Forse Mattarella dovrebbe spiegare perché mai, così come l’Ucraina indipendente e il referendum che la decretò tale fu alla fine riconosciuta, lo stesso trattamento non è stato mai neanche messo in discussione per l’indipendenza della Crimea e delle Prefetture del Donbass ove si tenne analogo referendum nel 2014.
«Se questo è stato l’anno della guerra, dobbiamo concentrare gli sforzi affinché il 2023 sia l’anno del silenzio delle armi». Chissà se Mattarella ci spiegherà mai perché non invoca la cessazione dell’invio delle armi agli ucraini, visto che invoca «il silenzio delle armi». L’appello del Presidente se non falso suona sciocco: l’avversario – chiamiamolo impropriamente così – non ha invocato il silenzio delle armi, cosicché è sciocco chiedere a lui codesto silenzio. Se è questo ciò che si vuole, se si vuole la pace, forse bisogna – bisognava, a dire il vero – alzare provvisoriamente le mani dinanzi all’invasore, fermarsi a riflettere e dirsi al mondo intero disposti a prendere in considerazione del nemico le ragioni. Molte delle quali, forse, saranno pur torti, ma qualcuna forse anche no. Perché, diciamolo una volta per tutte, che questa guerra sia iniziata il 24 febbraio 2022 è una narrazione non più difendibile.

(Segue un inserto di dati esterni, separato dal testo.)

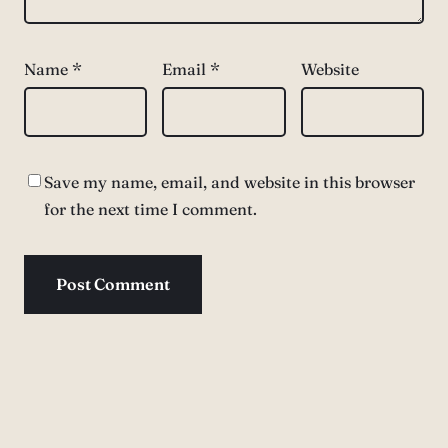
Name
*
Email
*
Website
Save my name, email, and website in this browser
for the next time I comment.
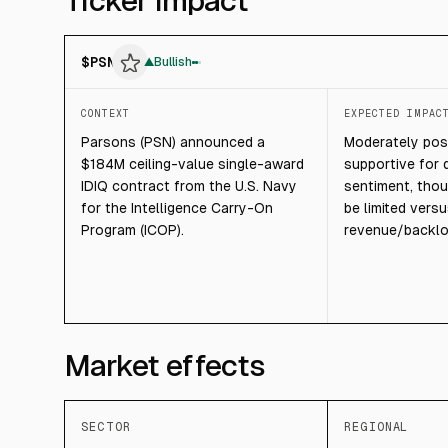
Ticker impact
$
PSN
▲
Bullish
CONTEXT
EXPECTED IMPAC
Parsons (PSN) announced a
Moderately posit
$184M ceiling-value single-award
supportive for 
IDIQ contract from the U.S. Navy
sentiment, tho
for the Intelligence Carry-On
be limited vers
Program (ICOP).
revenue/backlo
Market effects
SECTOR
REGIONAL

Si sarebbe risparmiata, Mattarella, la «profonda tristezza per le tante vite umane perdute e perché, ogni giorno, vengono distrutte case, ospedali, scuole, teatri, trasformando città e paesi in un cumulo di rovine». Ma Mattarella è come Creonte: «di questi ulteriori gravi danni, la responsabilità ricade interamente su chi ha aggredito e non su chi si difende o su chi lo aiuta a difendersi». Non sente ragioni, il Presidente e, giudice di sé stesso, si assolve in pieno perché la colpa è «interamente» del nemico. Parole che stridono col dichiarato augurio di pace.

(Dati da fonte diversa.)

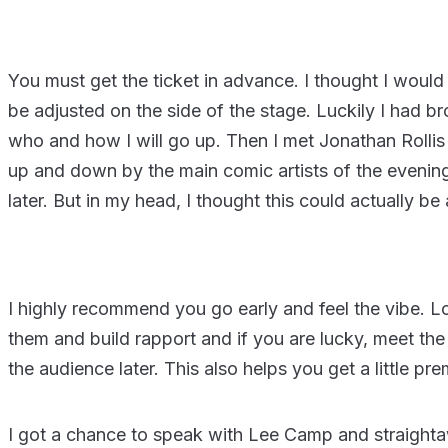
You must get the ticket in advance. I thought I would 
be adjusted on the side of the stage. Luckily I had 
who and how I will go up. Then I met Jonathan Rollis 
up and down by the main comic artists of the evenin
later. But in my head, I thought this could actually be
I highly recommend you go early and feel the vibe. 
them and build rapport and if you are lucky, meet the
the audience later. This also helps you get a little p
I got a chance to speak with Lee Camp and straight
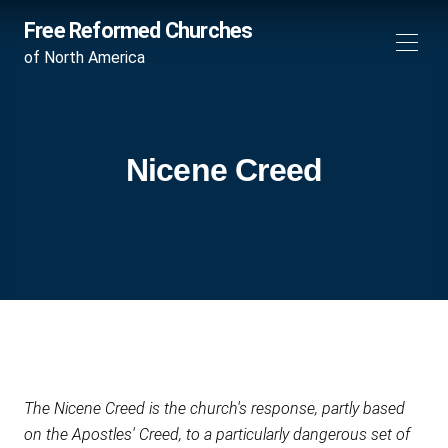
Free Reformed Churches
of North America
Nicene Creed
The Nicene Creed is the church's response, partly based
on the Apostles' Creed, to a particularly dangerous set of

S’inventa il Presidente una preoccupazione che non è corroborata da alcun fatto: «se l’aggressione avesse successo, altre la seguirebbero, con altre guerre, dai confini imprevedibili», allarma. Ma, se le cose stanno così come i media ci raccontano, gli intendimenti della Russia son sempre stati limitati alla difesa dell’autonomia di territori ucraini che, per il solo fatto di essere russofoni, son stati per otto anni oppressi dal proprio stesso governo centrale. La documentazione in proposito è talmente vasta che quel che Mattarella chiama l’Occidente (cioè, di fatto, Usa, Regno Unito e Ue, che è un decimo del mondo) dovrà un giorno – vicino o lontano che sia – render conto di fronte alla Storia delle proprie scelte.